Luke didn’t look up. “That’s what I’m going to try to do.” He pulled out a handheld radio and barked orders into it. “We’re going through, ladies and gentlemen. We’re close to Allentown and I’d rather stop at the designated spot.”
He got a series of responses back. We were the lead car and the caravan behind us stretched on for a while. Nobody argued with him. Mostly, he got a bunch of, “Yes, sirs.”
Tyler leaned forward. “Is that the original name of the city?”
Luke turned around and raised one eyebrow. “What do you think?”
She slapped Miller on the shoulder. “Hey, we have a city named after us. How about that?”
Miller snorted.
Luke explained, “More than one. Allentown, Allenville, Allen City, Allen Rapids, Allen Falls, Allen Valley, and my personal favorite… Allentopia. Your old man isn’t very creative.”
Miller looked out the window. “I’m actually embarrassed for him.”
“I don’t even know what to say to that,” Tyler murmured as she sat back down. “It’s kind of desperate.”
“More than kind of,” Luke agreed.
Reagan snickered and slapped a hand over
her mouth. But pretty soon she couldn’t hold back her laughter. “Oh, my god, it’s amazing.”
“Stop it!” Tyler cried while trying not to laugh.
Reagan laughed on. “I can’t help it. Allentopia?” And she dissolved into more laughter.
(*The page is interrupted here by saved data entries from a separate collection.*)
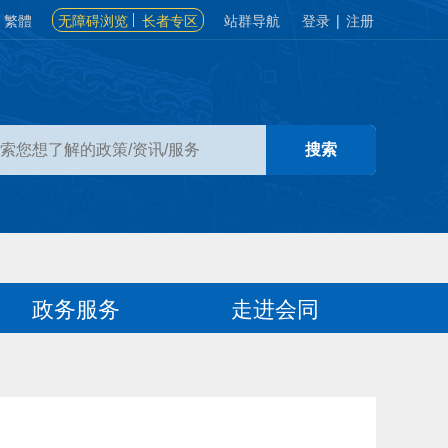
繁體
无障碍浏览
长者专区
站群导航
登录
|
注册
政务服务
走进会同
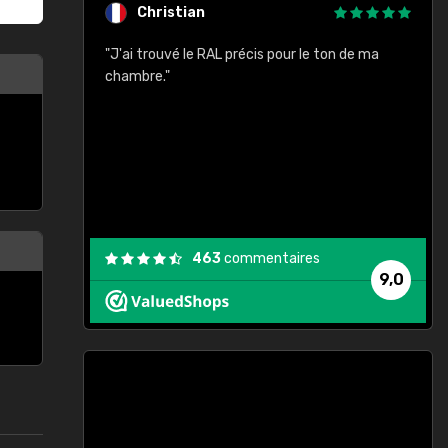
Christian
rement quels
"J'ai trouvé le RAL précis pour le ton de ma
"
lusieurs
chambre."
, etc. On ne
son s'est
vient."
463
commentaires
9,0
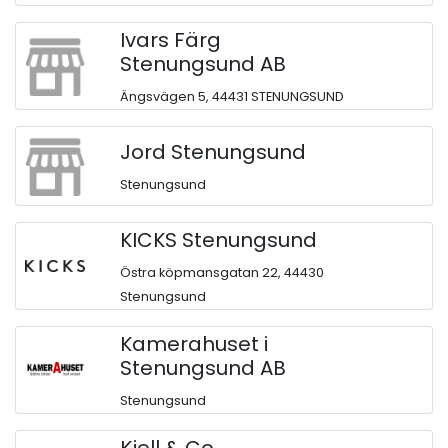
Ivars Färg
Stenungsund AB
Ängsvägen 5, 44431 STENUNGSUND
Jord Stenungsund
Stenungsund
KICKS Stenungsund
Östra köpmansgatan 22, 44430
Stenungsund
Kamerahuset i
Stenungsund AB
Stenungsund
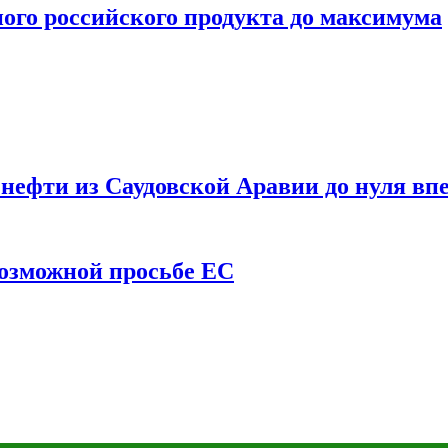
ого российского продукта до максимума
ефти из Саудовской Аравии до нуля впе
возможной просьбе ЕС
It was impossible not to laugh with her.
“There are Zombies outside,” Miller reminded me. “You don’t have time to laugh at my family name.”
Which of course only made Reagan and I laugh harder.
Luke mumbled something under his breath about how he didn’t see how any of this was funny. Consequently, Reagan and I laughed even harder.
“You two are out of your minds,” Hendrix commented, clearly amused.
We sobered some when Luke punched the gas and the SUV gunned forward. I wiped a tear from my eye while Luke flipped on the headlights and Feeders sprang forward, ready to attack the vehicle.
The Feeders waited for us without flinching. I could sense their hunger whipping through the air. I could see the ravenous look on their rotting expressions. They stood there, waiting for us to come to them. They didn’t move. They didn’t run.
They just waited.
It was one of the eeriest sights I’d ever seen.
And that was saying something since not that long ago I’d been surrounded by white-powdered cannibals.
“They’ll latch on,” he shouted at us. “Be ready to fight.” He glanced around the car one more time. “And no guns,” he added. “Gun shots carry. We’ll have more than we can handle if we manage to grab the attention of a patrol.”
We sat there in stunned silence for a second. “We don’t have any guns,” I finally explained.
“We haven’t used guns in more than five years,” Hendrix sounded as bewildered as I did.
Luke glanced at Hendrix again. “Oh.”
“Switch places with me,” Reagan ordered me.
Miller released his hold on me and I stood up as best I could so Reagan could slide to the middle seat with Jagger on her lap. As soon as we were settled again, Hendrix instructed Vaughan to climb over the seat and sit on the ground at Reagan’s feet.